Editors’ notes General elements of the problem. Credit: Computer-Aided Civil and Infrastructure Engineering (2023). DOI: 10.1111/mice.13016
Researchers at North Carolina State University have developed a complex model to improve how quickly first responders—such as police and EMTs—reach the scene of vehicle accidents. In computational testing, the model outperformed the existing techniques for getting first responders to accident sites quickly.
“The goal was to figure out the most efficient way to get first responders to an accident,” says Leila Hajibabai, corresponding author of a paper on the work and an assistant professor in NC State’s Edward P. Fitts Department of Industrial and Systems Engineering.
“Where should first responders be based in order to respond to the most likely sites of accidents? Is it always best for the closest first responders to go to an accident site, or—depending on traffic—could it be faster for first responders who are farther away to respond? How does accident severity affect response times? These are some of the questions our model addresses.”
To that end, the researchers developed a model that both maximizes the coverage area, so response units can respond to as many possible accident sites as possible, and minimizes the amount of time it would take respondents to reach accident sites. The model also accounts for “hot spots,” prioritizing the efficiency of response times to locations where accidents are most likely to happen based on historical data.
“The model can be used for both long-term planning and for allocating incident response resources on a day-to-day basis,” Hajibabai says.

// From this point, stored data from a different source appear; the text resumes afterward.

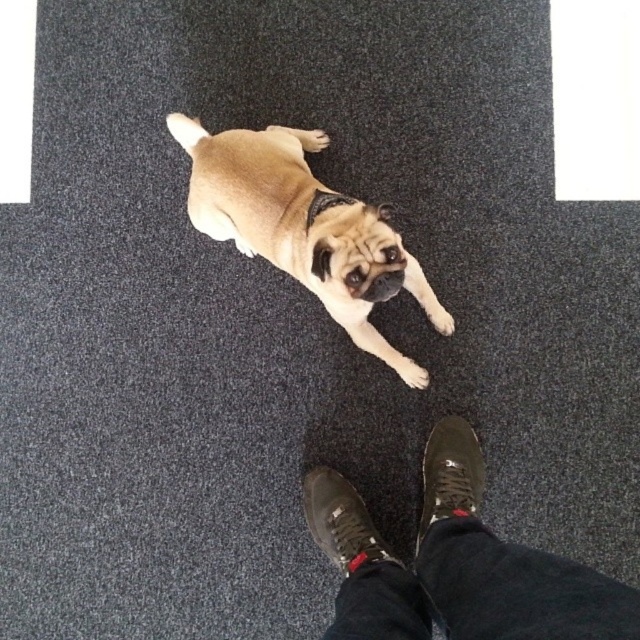 You are standing in the room and see two points marked in the image. Which point, point (493, 568) or point (404, 371), is closer to you?

Point (493, 568) is closer to the viewer than point (404, 371).

You are standing in the room where the pug dog is lying. You want to place a small toy exactly at the point with coordinates point (336, 282). If the toy is 0.5 feet in diameter, will it fit entirely within the area of the dark gray carpeted floor without overlapping the dog or the person?

The distance of point (336, 282) from camera is 3.82 feet. Since the toy is 0.5 feet in diameter, it will fit entirely within the area of the dark gray carpeted floor without overlapping the dog or the person as there are no other significant objects mentioned in the immediate vicinity. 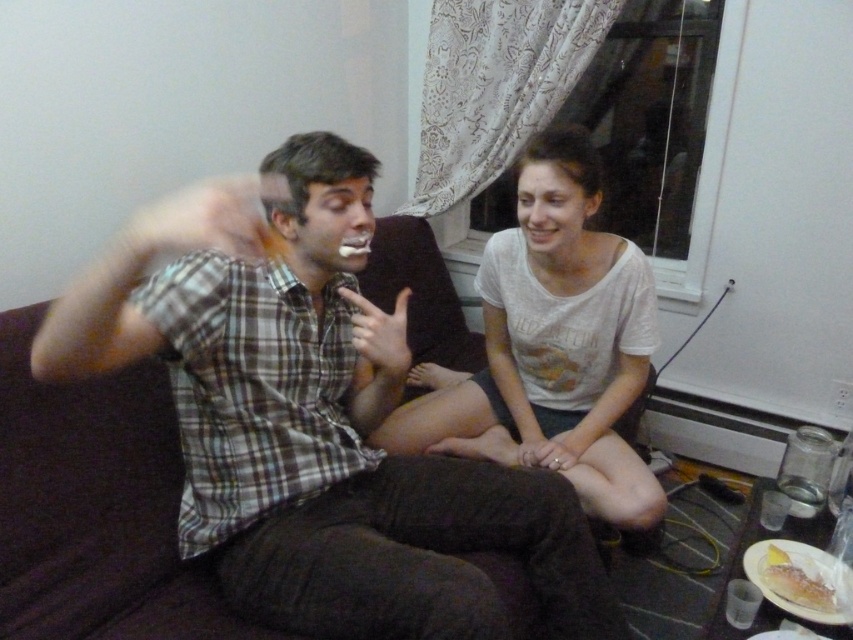 You are a photographer trying to capture a candid shot of the white cotton shirt at center and the yellow cake at lower right. Since you want to ensure both are in focus, you need to know which object is taller. Which one is taller?

The white cotton shirt at center is taller than the yellow cake at lower right according to the description.

Looking at this image, you are standing in the room and want to hand a spoon to the person wearing the plaid shirt at center. Based on their position at point 0.653, 0.368, where should you walk to reach them?

The plaid shirt at center is located at coordinates point (312, 417), so you should walk towards that position to reach them.

You are a photographer setting up a shot of the scene. You want to ensure that both the plaid shirt at center and the yellow cake at lower right are clearly visible in the frame. Based on their positions, which object should you focus on first to ensure depth of field captures both?

The plaid shirt at center is located above the yellow cake at lower right, so focusing on the plaid shirt at center first will help ensure the yellow cake at lower right remains in focus due to its position below. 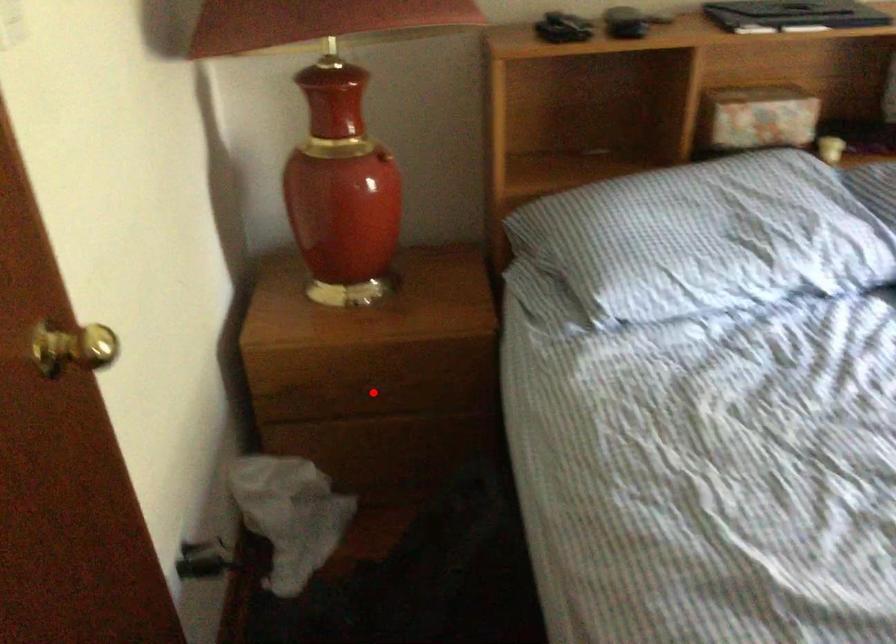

For long-term planning, the model can help authorities optimize the location of respondents—i.e., help them determine where to locate first-responder infrastructure. On a day-to-day basis, the model could also help authorities determine which respondents are best placed to reach an accident most quickly.
To test the model, the researchers drew on data collected by the North Carolina Department of Transportation regarding 10,983 traffic incidents that occurred in 10,672 different locations in Raleigh, N.C. The researchers used the data to test how efficiently the model performed as compared to the two current state-of-the-art techniques used to allocate incident response resources.
“Our model outperformed the existing models in terms of improving response times, regardless of the size of the traffic problem they were responding to,” Hajibabai says.
What’s more, the researchers made the model sufficiently flexible to incorporate changes in the amount of resources available for incident response.
“Budgets and other circumstances can change significantly over time, and it’s important for our model to be able to incorporate changes in how many respondents are available,” Hajibabai says.
The researchers are now testing the limits of the model.
“Are there things we can do to make the model even faster? This is a proof-of-concept paper, and the results are excellent,” Hajibabai says. “Now we want to see what we can do to make it even better.” The researchers are looking for partners to conduct pilot studies with their model.
The study is published in the journal Computer-Aided Civil and Infrastructure Engineering.